Alright, now let’s calculate the means and SE again, based on these aggregated means.

dat_summary2 <- summarySE(dat_agg,
measurevar = "mean_agg",
groupvars = "condition")

dat_summary2
##   condition  N mean_agg       sd       se       ci
## 1         A 30 42.11566 9.308671 1.699523 3.475915
## 2         B 30 45.89995 7.393815 1.349920 2.760896
## 3         C 30 50.47729 9.290633 1.696230 3.469179

These are different than the previous ones (except for the means, of course). Besides the correct sample size of 30, you will also note that we now have smaller SDs per condition. That makes sense, because this time we obtain the SD based on a measure per participant per condition (only 30) which is a more accurate measure than providing the SD of all observations (the full 300).

Let’s plot that one more time.

ggplot(dat, aes(x = condition, y = score)) +
geom_violin() +
geom_point(aes(y = mean_agg), data = dat_summary2, color = "black") +
geom_errorbar(aes(y = mean_agg, ymin = mean_agg - ci, ymax = mean_agg + ci),
color = "black", width = 0.05, data = dat_summary2)

Alright, are we done? Nope. Turns out those SEs are still not entirely correct.

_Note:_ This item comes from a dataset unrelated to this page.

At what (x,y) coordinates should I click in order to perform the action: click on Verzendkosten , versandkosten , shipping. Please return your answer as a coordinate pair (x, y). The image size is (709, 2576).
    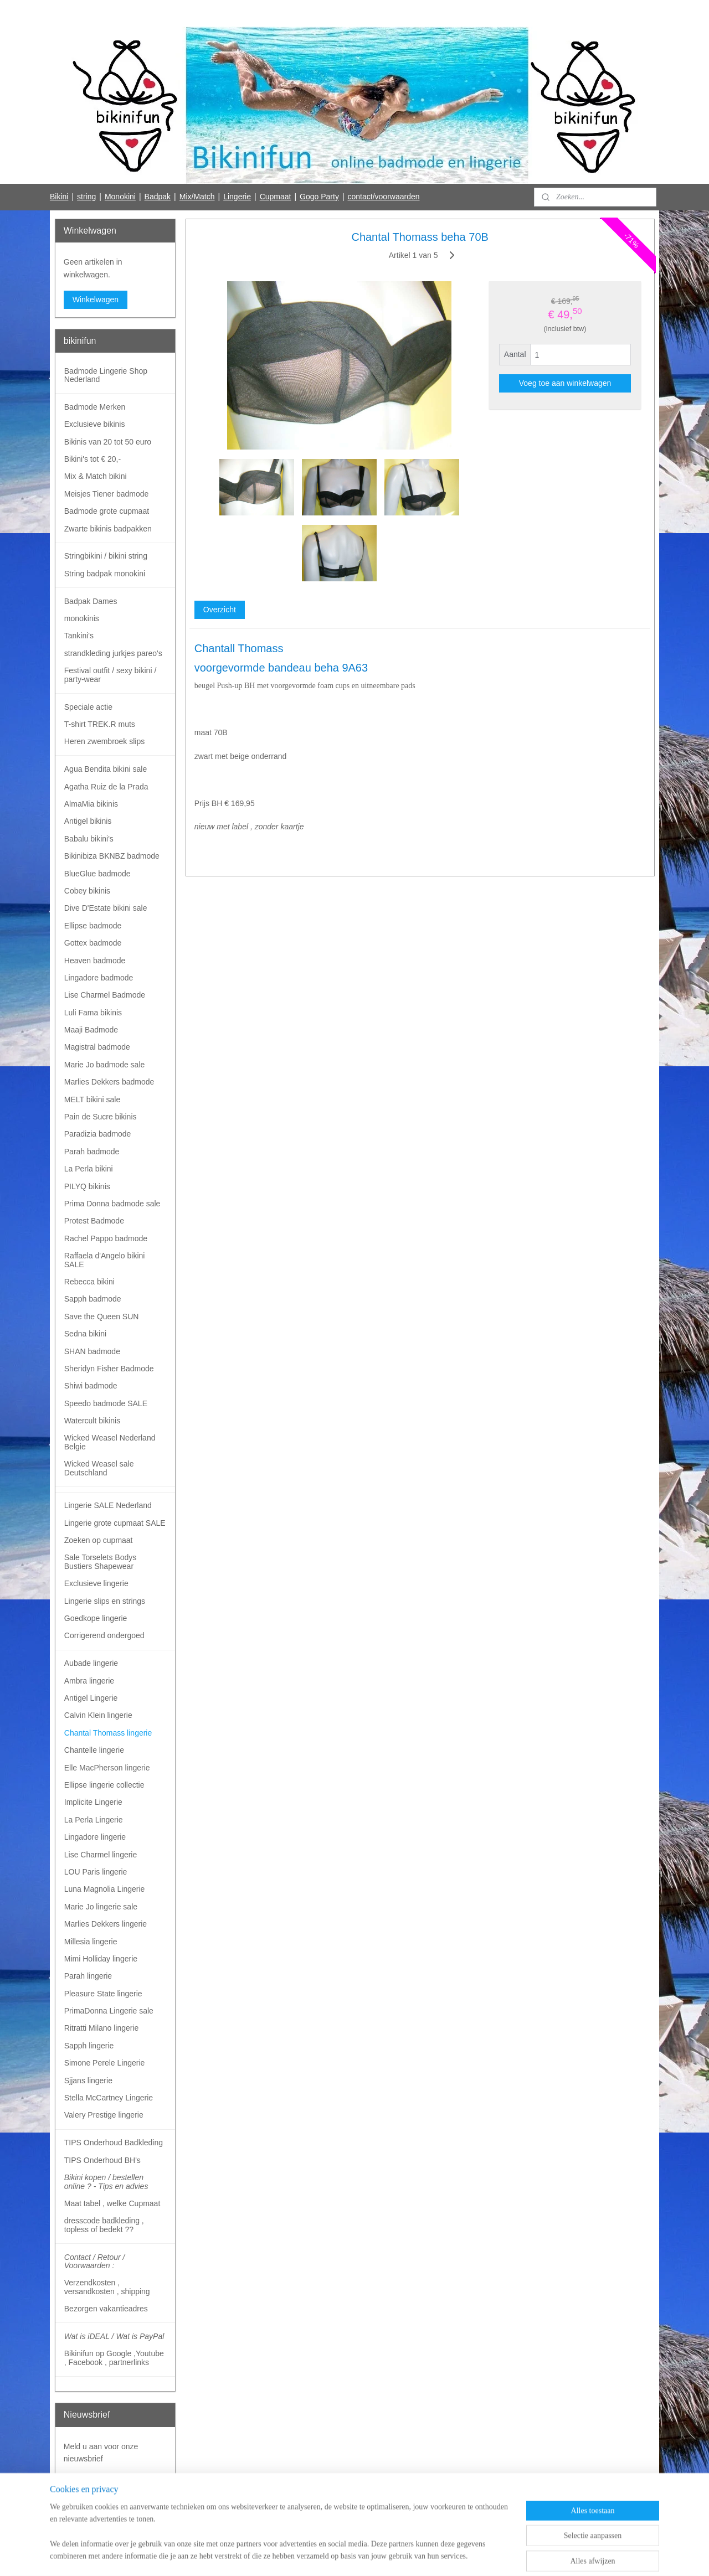
    Looking at the image, I should click on (107, 2286).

The last plot (this time correct)

So what’s wrong the SEs this time? If we had a between-subjects design, so if the scores for each condition came from different participants, then we’d be done. However, we have a within-subjects design, meaning we have one aggregated score per participant per condition – so each participant has multiple scores. Remember how we introduced additional variability for each participant plus random error when we simulated the data? These two sources of variability are now conflated with the difference between conditions that we’re interested in plotting. This is similar to presenting the results of an independent samples t-test rather than a paired samples t-test.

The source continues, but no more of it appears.